Recent press, television and radio coverage has raised the potential for litigation against conveyancing solicitors for allegedly failing properly to advise large numbers of clients about onerous ground rent clauses contained in leasehold contracts. The leases in question are said to relate to new build properties sold since 2007 with high ground rents which can double every 10 or 25 years, or are linked to the rate of inflation. These expensive ground rent clauses are also said to render the properties difficult to sell. Leasehold Law, an ABS, is understood to be seeking to sign up potential claimants for 'group litigation' against the conveyancing solicitors involved, with one report alleging that solicitors' liability could exceed £500million. However, it is currently unclear what stage the potential claimants are at and how such claims, or litigation, would be funded. This is also not a new issue, or the first time that concerns about onerous ground rents have been raised in the legal, housing and parliamentary sphere. In recent years, there has been criticism of a number of major developers, one of which has apparently made a considerable provision in its accounts to compensate customers.
Prospects of the Court granting a Group Litigation Order ("GLO")
The procedural rules for group litigation are covered by Part 19 of the Civil Procedure Rules (CPR). Group litigation proceedings, in contrast to the US "class action" procedure, must be brought on an opt-in basis, so claimants must actively choose to take part should they wish to receive a share of any damages recovered.
The Court has discretion whether to grant a GLO and would only do so to provide for the effective case management of claims which give rise to "common or related issues of fact or law" (CPR 19.10). Accordingly, until the facts and details of the claims and parties are known there is no certainty that litigation would proceed under a GLO, assuming that the Professional Negligence Pre-Action Protocol did not resolve the issues first. It is also noteworthy that claimants or defendants may apply to the Court for a GLO, or the Court may make an order of its own initiative.
Alternatives to a GLO
In the case of Hobson v Ashton Morton Slack Solicitors  EWHC 1134 (Admin), the Court dismissed the claimants' application for a GLO on the basis that insufficient consideration had been given to pursuing a more cost efficient means of resolving the dispute, such as a 'test case' or 'consolidation' (which is also predicated on effective case management with claimants being permitted to use a single claim form to start all claims). It had not been demonstrated that either method was inappropriate or inaccessible and no group litigation issue had been sufficiently or precisely identified.
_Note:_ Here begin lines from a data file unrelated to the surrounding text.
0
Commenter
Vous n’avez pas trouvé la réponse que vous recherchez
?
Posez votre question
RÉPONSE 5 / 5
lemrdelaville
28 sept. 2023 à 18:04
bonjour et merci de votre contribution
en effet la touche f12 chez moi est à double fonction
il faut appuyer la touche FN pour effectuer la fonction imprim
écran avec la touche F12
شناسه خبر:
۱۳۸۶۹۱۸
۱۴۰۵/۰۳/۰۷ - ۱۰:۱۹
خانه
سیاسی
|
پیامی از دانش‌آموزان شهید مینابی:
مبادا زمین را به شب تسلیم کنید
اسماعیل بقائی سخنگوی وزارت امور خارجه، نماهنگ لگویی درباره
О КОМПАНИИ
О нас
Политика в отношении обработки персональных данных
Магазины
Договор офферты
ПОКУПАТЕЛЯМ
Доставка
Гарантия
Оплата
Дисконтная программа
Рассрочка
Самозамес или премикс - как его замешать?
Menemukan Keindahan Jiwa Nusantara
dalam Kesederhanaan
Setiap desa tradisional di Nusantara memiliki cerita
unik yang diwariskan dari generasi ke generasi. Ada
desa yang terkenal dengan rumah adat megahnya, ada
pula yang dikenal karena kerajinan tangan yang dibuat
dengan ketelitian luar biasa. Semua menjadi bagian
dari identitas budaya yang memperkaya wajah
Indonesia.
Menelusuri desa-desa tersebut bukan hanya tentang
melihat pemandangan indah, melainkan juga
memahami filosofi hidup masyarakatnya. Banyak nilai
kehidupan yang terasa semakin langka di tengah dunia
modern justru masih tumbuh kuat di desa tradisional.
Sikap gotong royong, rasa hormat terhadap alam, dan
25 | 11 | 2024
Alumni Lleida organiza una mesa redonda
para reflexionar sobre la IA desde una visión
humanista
More recently, Schmitt v DePuy International Ltd  EWHC 638 (QB) (21 March 2016), was a product liability case involving a number of claims against the same manufacturer. Even though it was accepted that there were common or related issues of fact and law and a large enough group of claimants, the Court still concluded that it would be more appropriate to have a test case or for the claims to be consolidated.
Challenges and benefits of GLOs or other "group action"
Clearly the prospect of any type of group litigation, or claims, involving common facts, parties or practice can present unique challenges for solicitors and their insurers. Depending on the case, these can include issues of notification, aggregation and the coordination of claims amongst multiple or individual insureds.
From our experience of advising on the defence of multiple claims, the likelihood of publicity is invariably a consequence, but effective case management through a GLO, or other group litigation procedure, can be beneficial for defendants and insurers, particularly in relation to coordination, outcomes and issues of costs.
Defendants therefore have an opportunity to be proactive, at an early stage in the dispute resolution process, which could enable large numbers of claims to be dealt with far more efficiently.
Many claimant law firms or alternative business structures periodically seek to bring large numbers of very similar claims, arising from similar facts, where the alleged negligence arises from a common or repeated error. Whether such claims are of sufficient merit to overcome initial scrutiny and justify the pursuit of formal group litigation is always uncertain, with some potential actions falling at the first hurdle, and others being dismissed much later at great financial cost, even if a primary risk of a finding of, for example, breach of duty can be identified. Claimants must establish all of the elements of their cause of action in order to recover damages and as a result many test or lead cases fail.
In relation to the recently reported matters, many of the potential claims may now be statute barred given the passage of almost a decade in some cases. Others may turn on the extent of the advice received, which parties were involved and whether the purchasers would always have gone ahead anyway, even before questions of actual loss come into play.
In the immediate term, affected firms may have to deal with requests by former clients, or claims companies, for the release of files and will need to consider the nature of those requests carefully and how best to respond to them. Something more nuanced than a bland rejection of the request, or the wholesale provision of the file, is likely to be necessary and more prudent.
We are therefore continuing to monitor developments in this area and will provide further updates in due course.